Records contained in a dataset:
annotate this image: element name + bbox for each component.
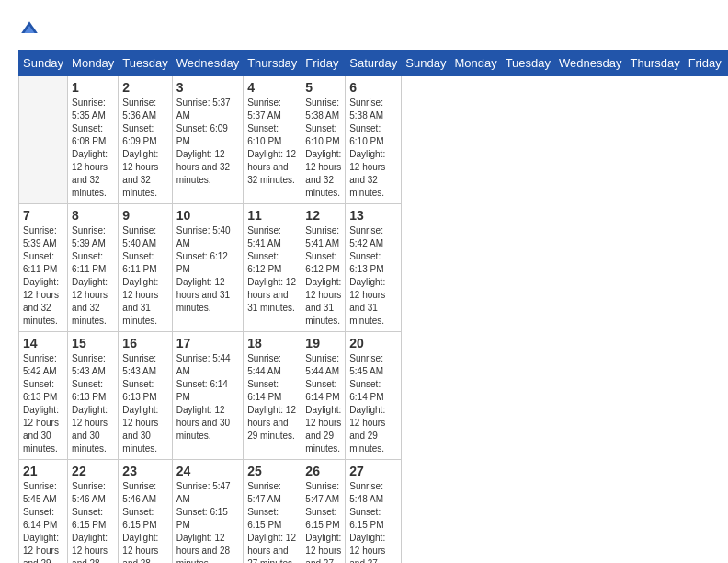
day-number: 24 [176, 464, 239, 478]
day-info: Sunrise: 5:38 AMSunset: 6:10 PMDaylight:… [349, 98, 385, 198]
day-number: 27 [349, 464, 397, 478]
calendar-cell: 15 Sunrise: 5:43 AMSunset: 6:13 PMDaylig… [68, 332, 119, 460]
day-number: 8 [72, 208, 114, 223]
day-number: 20 [349, 336, 397, 350]
day-number: 1 [72, 80, 114, 95]
day-info: Sunrise: 5:45 AMSunset: 6:14 PMDaylight:… [23, 481, 59, 563]
calendar-cell: 24 Sunrise: 5:47 AMSunset: 6:15 PMDaylig… [172, 460, 243, 564]
day-info: Sunrise: 5:39 AMSunset: 6:11 PMDaylight:… [23, 225, 59, 326]
day-number: 4 [247, 80, 297, 95]
calendar-cell: 3 Sunrise: 5:37 AMSunset: 6:09 PMDayligh… [172, 76, 243, 204]
day-number: 17 [176, 336, 239, 350]
day-number: 15 [72, 336, 114, 350]
calendar-cell: 5 Sunrise: 5:38 AMSunset: 6:10 PMDayligh… [301, 76, 346, 204]
calendar-week-0: 1 Sunrise: 5:35 AMSunset: 6:08 PMDayligh… [19, 76, 729, 204]
day-number: 18 [247, 336, 297, 350]
calendar-cell [19, 76, 68, 204]
day-info: Sunrise: 5:44 AMSunset: 6:14 PMDaylight:… [305, 353, 341, 454]
header-day-sunday: Sunday [19, 51, 68, 76]
day-number: 26 [305, 464, 341, 478]
calendar-cell: 17 Sunrise: 5:44 AMSunset: 6:14 PMDaylig… [172, 332, 243, 460]
day-info: Sunrise: 5:35 AMSunset: 6:08 PMDaylight:… [72, 98, 108, 198]
day-info: Sunrise: 5:37 AMSunset: 6:10 PMDaylight:… [247, 98, 296, 185]
calendar-cell: 14 Sunrise: 5:42 AMSunset: 6:13 PMDaylig… [19, 332, 68, 460]
header-friday: Friday [684, 51, 725, 76]
calendar-cell: 6 Sunrise: 5:38 AMSunset: 6:10 PMDayligh… [346, 76, 402, 204]
day-number: 23 [122, 464, 167, 478]
calendar-week-2: 14 Sunrise: 5:42 AMSunset: 6:13 PMDaylig… [19, 332, 729, 460]
logo [18, 18, 44, 40]
calendar-cell: 26 Sunrise: 5:47 AMSunset: 6:15 PMDaylig… [301, 460, 346, 564]
day-info: Sunrise: 5:44 AMSunset: 6:14 PMDaylight:… [176, 353, 231, 441]
day-info: Sunrise: 5:48 AMSunset: 6:15 PMDaylight:… [349, 481, 385, 563]
header-day-saturday: Saturday [346, 51, 402, 76]
day-info: Sunrise: 5:40 AMSunset: 6:12 PMDaylight:… [176, 225, 231, 313]
day-info: Sunrise: 5:39 AMSunset: 6:11 PMDaylight:… [72, 225, 108, 326]
calendar-cell: 20 Sunrise: 5:45 AMSunset: 6:14 PMDaylig… [346, 332, 402, 460]
header-day-friday: Friday [301, 51, 346, 76]
header-day-monday: Monday [68, 51, 119, 76]
day-info: Sunrise: 5:40 AMSunset: 6:11 PMDaylight:… [122, 225, 158, 326]
calendar-cell: 8 Sunrise: 5:39 AMSunset: 6:11 PMDayligh… [68, 204, 119, 332]
day-number: 13 [349, 208, 397, 223]
calendar-cell: 13 Sunrise: 5:42 AMSunset: 6:13 PMDaylig… [346, 204, 402, 332]
day-info: Sunrise: 5:36 AMSunset: 6:09 PMDaylight:… [122, 98, 158, 198]
header-wednesday: Wednesday [555, 51, 626, 76]
day-number: 6 [349, 80, 397, 95]
day-info: Sunrise: 5:41 AMSunset: 6:12 PMDaylight:… [247, 225, 296, 313]
calendar-week-1: 7 Sunrise: 5:39 AMSunset: 6:11 PMDayligh… [19, 204, 729, 332]
day-number: 2 [122, 80, 167, 95]
calendar-cell: 22 Sunrise: 5:46 AMSunset: 6:15 PMDaylig… [68, 460, 119, 564]
day-info: Sunrise: 5:46 AMSunset: 6:15 PMDaylight:… [122, 481, 158, 563]
header-thursday: Thursday [626, 51, 684, 76]
day-number: 25 [247, 464, 297, 478]
day-number: 10 [176, 208, 239, 223]
calendar-cell: 25 Sunrise: 5:47 AMSunset: 6:15 PMDaylig… [244, 460, 301, 564]
day-number: 22 [72, 464, 114, 478]
day-info: Sunrise: 5:45 AMSunset: 6:14 PMDaylight:… [349, 353, 385, 454]
header-day-tuesday: Tuesday [119, 51, 172, 76]
day-number: 19 [305, 336, 341, 350]
header-sunday: Sunday [402, 51, 450, 76]
day-info: Sunrise: 5:47 AMSunset: 6:15 PMDaylight:… [247, 481, 296, 563]
day-number: 21 [23, 464, 63, 478]
calendar-cell: 19 Sunrise: 5:44 AMSunset: 6:14 PMDaylig… [301, 332, 346, 460]
calendar-cell: 16 Sunrise: 5:43 AMSunset: 6:13 PMDaylig… [119, 332, 172, 460]
day-number: 7 [23, 208, 63, 223]
day-info: Sunrise: 5:41 AMSunset: 6:12 PMDaylight:… [305, 225, 341, 326]
day-number: 9 [122, 208, 167, 223]
calendar-cell: 11 Sunrise: 5:41 AMSunset: 6:12 PMDaylig… [244, 204, 301, 332]
calendar-table: SundayMondayTuesdayWednesdayThursdayFrid… [18, 50, 728, 563]
header-monday: Monday [450, 51, 501, 76]
calendar-week-3: 21 Sunrise: 5:45 AMSunset: 6:14 PMDaylig… [19, 460, 729, 564]
day-info: Sunrise: 5:38 AMSunset: 6:10 PMDaylight:… [305, 98, 341, 198]
header-tuesday: Tuesday [501, 51, 554, 76]
day-info: Sunrise: 5:46 AMSunset: 6:15 PMDaylight:… [72, 481, 108, 563]
calendar-cell: 9 Sunrise: 5:40 AMSunset: 6:11 PMDayligh… [119, 204, 172, 332]
calendar-cell: 27 Sunrise: 5:48 AMSunset: 6:15 PMDaylig… [346, 460, 402, 564]
day-info: Sunrise: 5:37 AMSunset: 6:09 PMDaylight:… [176, 98, 231, 185]
day-number: 14 [23, 336, 63, 350]
calendar-cell: 21 Sunrise: 5:45 AMSunset: 6:14 PMDaylig… [19, 460, 68, 564]
calendar-cell: 18 Sunrise: 5:44 AMSunset: 6:14 PMDaylig… [244, 332, 301, 460]
day-info: Sunrise: 5:47 AMSunset: 6:15 PMDaylight:… [305, 481, 341, 563]
day-info: Sunrise: 5:47 AMSunset: 6:15 PMDaylight:… [176, 481, 231, 563]
day-number: 5 [305, 80, 341, 95]
header-day-thursday: Thursday [244, 51, 301, 76]
page-header [18, 18, 710, 40]
calendar-cell: 4 Sunrise: 5:37 AMSunset: 6:10 PMDayligh… [244, 76, 301, 204]
day-number: 12 [305, 208, 341, 223]
day-number: 3 [176, 80, 239, 95]
calendar-cell: 2 Sunrise: 5:36 AMSunset: 6:09 PMDayligh… [119, 76, 172, 204]
day-info: Sunrise: 5:42 AMSunset: 6:13 PMDaylight:… [23, 353, 59, 454]
day-info: Sunrise: 5:42 AMSunset: 6:13 PMDaylight:… [349, 225, 385, 326]
day-info: Sunrise: 5:44 AMSunset: 6:14 PMDaylight:… [247, 353, 296, 441]
calendar-cell: 23 Sunrise: 5:46 AMSunset: 6:15 PMDaylig… [119, 460, 172, 564]
calendar-cell: 12 Sunrise: 5:41 AMSunset: 6:12 PMDaylig… [301, 204, 346, 332]
logo-icon [18, 18, 40, 40]
calendar-cell: 10 Sunrise: 5:40 AMSunset: 6:12 PMDaylig… [172, 204, 243, 332]
day-number: 11 [247, 208, 297, 223]
header-day-wednesday: Wednesday [172, 51, 243, 76]
calendar-cell: 1 Sunrise: 5:35 AMSunset: 6:08 PMDayligh… [68, 76, 119, 204]
calendar-header-row: SundayMondayTuesdayWednesdayThursdayFrid… [19, 51, 729, 76]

EXERCISE INSTRUCTIONS
Go through the data and return each line where the word "friday" appears.

RESPONSE BOX
header-friday: Friday [684, 51, 725, 76]
header-day-friday: Friday [301, 51, 346, 76]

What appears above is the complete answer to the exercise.